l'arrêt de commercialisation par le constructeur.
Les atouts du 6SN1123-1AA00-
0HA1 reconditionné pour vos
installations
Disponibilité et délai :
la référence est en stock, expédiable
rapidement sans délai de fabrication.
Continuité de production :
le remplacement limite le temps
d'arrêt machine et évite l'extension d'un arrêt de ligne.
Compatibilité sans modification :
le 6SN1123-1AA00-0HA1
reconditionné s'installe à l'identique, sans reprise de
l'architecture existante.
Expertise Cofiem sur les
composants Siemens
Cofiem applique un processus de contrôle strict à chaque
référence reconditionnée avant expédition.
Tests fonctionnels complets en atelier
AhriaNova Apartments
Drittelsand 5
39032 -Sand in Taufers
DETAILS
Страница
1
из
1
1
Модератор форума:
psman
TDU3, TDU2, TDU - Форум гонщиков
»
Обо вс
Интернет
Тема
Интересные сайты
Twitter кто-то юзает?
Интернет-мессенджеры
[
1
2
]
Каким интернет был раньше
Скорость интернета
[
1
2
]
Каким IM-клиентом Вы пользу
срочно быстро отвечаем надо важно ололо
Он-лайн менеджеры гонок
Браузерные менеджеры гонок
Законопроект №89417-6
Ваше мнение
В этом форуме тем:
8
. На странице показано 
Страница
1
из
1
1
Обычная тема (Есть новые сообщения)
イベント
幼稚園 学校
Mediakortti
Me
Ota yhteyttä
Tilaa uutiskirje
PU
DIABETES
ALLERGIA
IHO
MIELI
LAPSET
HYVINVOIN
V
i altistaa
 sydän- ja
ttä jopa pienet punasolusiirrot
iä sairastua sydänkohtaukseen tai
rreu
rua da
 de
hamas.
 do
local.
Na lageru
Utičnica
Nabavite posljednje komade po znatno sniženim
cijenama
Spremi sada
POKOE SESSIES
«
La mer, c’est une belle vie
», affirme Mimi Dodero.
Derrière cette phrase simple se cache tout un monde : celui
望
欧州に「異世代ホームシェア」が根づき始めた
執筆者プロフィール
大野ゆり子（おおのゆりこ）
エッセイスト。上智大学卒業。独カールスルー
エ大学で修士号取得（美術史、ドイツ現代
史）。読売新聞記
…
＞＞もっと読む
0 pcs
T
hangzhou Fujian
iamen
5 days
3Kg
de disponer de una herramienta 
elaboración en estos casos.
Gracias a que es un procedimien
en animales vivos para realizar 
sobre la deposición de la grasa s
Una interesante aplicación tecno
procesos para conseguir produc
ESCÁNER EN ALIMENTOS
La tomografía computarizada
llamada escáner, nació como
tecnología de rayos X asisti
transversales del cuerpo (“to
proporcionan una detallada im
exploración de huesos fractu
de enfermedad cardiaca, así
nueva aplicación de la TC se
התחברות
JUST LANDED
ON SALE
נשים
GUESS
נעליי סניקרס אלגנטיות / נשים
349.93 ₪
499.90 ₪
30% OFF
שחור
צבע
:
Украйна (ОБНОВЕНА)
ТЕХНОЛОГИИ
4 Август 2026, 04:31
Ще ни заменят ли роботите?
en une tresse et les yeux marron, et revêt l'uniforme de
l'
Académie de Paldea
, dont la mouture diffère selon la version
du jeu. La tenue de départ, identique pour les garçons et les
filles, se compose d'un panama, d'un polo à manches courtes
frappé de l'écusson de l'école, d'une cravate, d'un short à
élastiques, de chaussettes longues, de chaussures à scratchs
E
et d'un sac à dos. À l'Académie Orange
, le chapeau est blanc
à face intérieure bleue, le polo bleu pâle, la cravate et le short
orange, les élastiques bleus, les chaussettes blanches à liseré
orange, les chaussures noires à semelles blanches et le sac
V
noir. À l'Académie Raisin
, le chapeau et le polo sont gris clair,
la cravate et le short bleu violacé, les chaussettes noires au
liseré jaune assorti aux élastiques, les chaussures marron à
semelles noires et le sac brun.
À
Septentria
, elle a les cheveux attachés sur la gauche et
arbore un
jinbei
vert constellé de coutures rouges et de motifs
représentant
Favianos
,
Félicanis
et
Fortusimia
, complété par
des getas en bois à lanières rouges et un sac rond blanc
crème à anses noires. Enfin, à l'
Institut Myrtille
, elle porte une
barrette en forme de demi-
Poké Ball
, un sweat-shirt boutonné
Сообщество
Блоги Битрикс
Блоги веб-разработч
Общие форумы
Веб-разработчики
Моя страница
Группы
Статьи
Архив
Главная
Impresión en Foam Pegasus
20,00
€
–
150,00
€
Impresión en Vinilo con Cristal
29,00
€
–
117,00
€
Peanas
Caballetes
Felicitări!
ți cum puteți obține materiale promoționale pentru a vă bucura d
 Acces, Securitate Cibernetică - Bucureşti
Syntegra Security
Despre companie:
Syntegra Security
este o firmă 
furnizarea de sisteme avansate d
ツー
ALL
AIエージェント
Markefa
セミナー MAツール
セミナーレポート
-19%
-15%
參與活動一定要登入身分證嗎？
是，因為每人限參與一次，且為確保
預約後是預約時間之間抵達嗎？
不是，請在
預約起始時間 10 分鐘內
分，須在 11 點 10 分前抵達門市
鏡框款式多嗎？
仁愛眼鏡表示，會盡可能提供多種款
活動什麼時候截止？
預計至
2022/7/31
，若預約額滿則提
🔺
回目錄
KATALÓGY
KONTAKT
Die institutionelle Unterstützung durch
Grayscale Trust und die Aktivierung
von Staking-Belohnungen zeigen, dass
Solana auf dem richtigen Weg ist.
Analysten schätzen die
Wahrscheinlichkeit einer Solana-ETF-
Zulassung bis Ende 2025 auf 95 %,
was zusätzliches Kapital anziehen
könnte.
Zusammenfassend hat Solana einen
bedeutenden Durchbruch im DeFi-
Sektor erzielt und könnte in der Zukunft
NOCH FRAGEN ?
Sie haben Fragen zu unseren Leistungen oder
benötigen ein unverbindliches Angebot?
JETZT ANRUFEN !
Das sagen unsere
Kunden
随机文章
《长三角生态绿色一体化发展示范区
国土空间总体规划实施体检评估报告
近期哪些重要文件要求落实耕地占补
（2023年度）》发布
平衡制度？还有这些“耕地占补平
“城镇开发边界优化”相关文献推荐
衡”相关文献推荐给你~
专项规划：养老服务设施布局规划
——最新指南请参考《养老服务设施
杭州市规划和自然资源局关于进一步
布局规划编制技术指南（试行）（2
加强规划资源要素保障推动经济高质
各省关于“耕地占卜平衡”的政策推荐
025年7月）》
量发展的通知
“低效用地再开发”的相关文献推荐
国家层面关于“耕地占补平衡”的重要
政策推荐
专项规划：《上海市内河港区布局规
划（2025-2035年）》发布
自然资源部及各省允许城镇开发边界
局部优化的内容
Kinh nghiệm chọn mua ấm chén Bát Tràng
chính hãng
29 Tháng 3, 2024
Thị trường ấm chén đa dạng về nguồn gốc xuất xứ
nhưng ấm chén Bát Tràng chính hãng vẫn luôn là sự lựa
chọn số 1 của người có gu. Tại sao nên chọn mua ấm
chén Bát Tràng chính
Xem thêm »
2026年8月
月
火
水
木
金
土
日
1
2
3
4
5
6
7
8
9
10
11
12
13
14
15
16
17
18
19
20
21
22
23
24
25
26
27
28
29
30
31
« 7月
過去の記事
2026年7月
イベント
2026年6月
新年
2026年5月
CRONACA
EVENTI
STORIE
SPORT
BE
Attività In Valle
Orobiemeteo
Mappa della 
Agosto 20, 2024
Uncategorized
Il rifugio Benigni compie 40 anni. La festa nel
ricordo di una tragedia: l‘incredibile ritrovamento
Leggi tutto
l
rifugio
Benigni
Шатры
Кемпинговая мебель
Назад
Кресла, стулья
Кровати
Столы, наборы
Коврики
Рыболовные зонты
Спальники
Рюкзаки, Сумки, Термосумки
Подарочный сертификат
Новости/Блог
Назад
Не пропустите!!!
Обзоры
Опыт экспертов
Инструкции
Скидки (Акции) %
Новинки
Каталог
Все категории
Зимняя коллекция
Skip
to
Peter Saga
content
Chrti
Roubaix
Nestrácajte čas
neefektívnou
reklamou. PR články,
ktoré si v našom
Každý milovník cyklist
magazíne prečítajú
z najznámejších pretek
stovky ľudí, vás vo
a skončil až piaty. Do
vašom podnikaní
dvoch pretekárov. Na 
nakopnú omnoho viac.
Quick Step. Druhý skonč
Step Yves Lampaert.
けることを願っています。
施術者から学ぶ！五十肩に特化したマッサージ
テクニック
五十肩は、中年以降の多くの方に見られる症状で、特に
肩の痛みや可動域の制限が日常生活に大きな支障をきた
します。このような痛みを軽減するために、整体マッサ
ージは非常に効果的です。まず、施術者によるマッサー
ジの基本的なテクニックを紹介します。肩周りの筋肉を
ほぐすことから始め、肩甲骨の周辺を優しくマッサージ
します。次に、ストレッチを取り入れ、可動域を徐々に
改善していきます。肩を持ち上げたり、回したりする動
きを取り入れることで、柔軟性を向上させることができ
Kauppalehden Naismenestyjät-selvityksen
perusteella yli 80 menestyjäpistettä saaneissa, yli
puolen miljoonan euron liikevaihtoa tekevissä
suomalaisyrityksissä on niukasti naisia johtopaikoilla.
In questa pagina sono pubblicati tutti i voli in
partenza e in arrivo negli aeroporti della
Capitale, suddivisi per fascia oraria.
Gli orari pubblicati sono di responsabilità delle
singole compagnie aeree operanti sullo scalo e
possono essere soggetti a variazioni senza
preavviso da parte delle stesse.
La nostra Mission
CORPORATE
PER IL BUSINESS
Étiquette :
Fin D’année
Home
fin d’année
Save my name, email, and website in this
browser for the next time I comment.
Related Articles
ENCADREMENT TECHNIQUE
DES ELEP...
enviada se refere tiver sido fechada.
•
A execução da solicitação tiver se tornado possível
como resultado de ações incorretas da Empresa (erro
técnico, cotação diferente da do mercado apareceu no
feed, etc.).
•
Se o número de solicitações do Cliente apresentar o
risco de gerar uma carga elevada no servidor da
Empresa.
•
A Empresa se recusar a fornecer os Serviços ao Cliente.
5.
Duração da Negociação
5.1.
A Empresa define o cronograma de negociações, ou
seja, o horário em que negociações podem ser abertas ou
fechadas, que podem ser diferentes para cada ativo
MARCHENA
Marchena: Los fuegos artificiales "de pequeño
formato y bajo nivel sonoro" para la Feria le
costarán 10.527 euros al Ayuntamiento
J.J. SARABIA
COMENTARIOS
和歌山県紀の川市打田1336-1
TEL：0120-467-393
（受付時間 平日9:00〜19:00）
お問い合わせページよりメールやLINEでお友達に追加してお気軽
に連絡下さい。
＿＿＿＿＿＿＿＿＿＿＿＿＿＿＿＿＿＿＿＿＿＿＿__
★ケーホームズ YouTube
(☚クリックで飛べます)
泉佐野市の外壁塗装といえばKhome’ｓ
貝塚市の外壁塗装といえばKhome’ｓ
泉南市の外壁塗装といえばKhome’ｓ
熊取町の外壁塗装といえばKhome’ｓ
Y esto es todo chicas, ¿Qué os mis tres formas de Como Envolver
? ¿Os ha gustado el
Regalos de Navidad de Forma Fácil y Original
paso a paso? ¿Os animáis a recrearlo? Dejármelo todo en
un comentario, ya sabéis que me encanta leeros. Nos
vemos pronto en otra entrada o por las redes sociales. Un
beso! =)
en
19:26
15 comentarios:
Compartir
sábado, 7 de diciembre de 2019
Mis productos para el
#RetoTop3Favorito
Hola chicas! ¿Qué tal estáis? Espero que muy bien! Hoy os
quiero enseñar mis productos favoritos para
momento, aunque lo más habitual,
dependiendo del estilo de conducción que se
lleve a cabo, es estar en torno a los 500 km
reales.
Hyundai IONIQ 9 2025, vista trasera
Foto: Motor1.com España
◇ ◇ ◇ ◇ ◇ ◇ ◇
Aim of the task> Nothing outside this range should appear: the lines from the start of the listing through the line with "référence reconditionnée avant expédition.", each reproduced exactly, both ends included.

Result of this exercise>
l'arrêt de commercialisation par le constructeur.
Les atouts du 6SN1123-1AA00-
0HA1 reconditionné pour vos
installations
Disponibilité et délai :
la référence est en stock, expédiable
rapidement sans délai de fabrication.
Continuité de production :
le remplacement limite le temps
d'arrêt machine et évite l'extension d'un arrêt de ligne.
Compatibilité sans modification :
le 6SN1123-1AA00-0HA1
reconditionné s'installe à l'identique, sans reprise de
l'architecture existante.
Expertise Cofiem sur les
composants Siemens
Cofiem applique un processus de contrôle strict à chaque
référence reconditionnée avant expédition.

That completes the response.